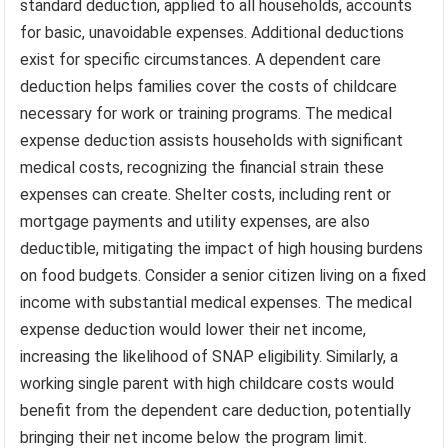
standard deduction, applied to all households, accounts
for basic, unavoidable expenses. Additional deductions
exist for specific circumstances. A dependent care
deduction helps families cover the costs of childcare
necessary for work or training programs. The medical
expense deduction assists households with significant
medical costs, recognizing the financial strain these
expenses can create. Shelter costs, including rent or
mortgage payments and utility expenses, are also
deductible, mitigating the impact of high housing burdens
on food budgets. Consider a senior citizen living on a fixed
income with substantial medical expenses. The medical
expense deduction would lower their net income,
increasing the likelihood of SNAP eligibility. Similarly, a
working single parent with high childcare costs would
benefit from the dependent care deduction, potentially
bringing their net income below the program limit.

■ EXERCISE
Output each line of the records exactly. Any picture is skipped.

■ ANSWER BOX
standard deduction, applied to all households, accounts
for basic, unavoidable expenses. Additional deductions
exist for specific circumstances. A dependent care
deduction helps families cover the costs of childcare
necessary for work or training programs. The medical
expense deduction assists households with significant
medical costs, recognizing the financial strain these
expenses can create. Shelter costs, including rent or
mortgage payments and utility expenses, are also
deductible, mitigating the impact of high housing burdens
on food budgets. Consider a senior citizen living on a fixed
income with substantial medical expenses. The medical
expense deduction would lower their net income,
increasing the likelihood of SNAP eligibility. Similarly, a
working single parent with high childcare costs would
benefit from the dependent care deduction, potentially
bringing their net income below the program limit.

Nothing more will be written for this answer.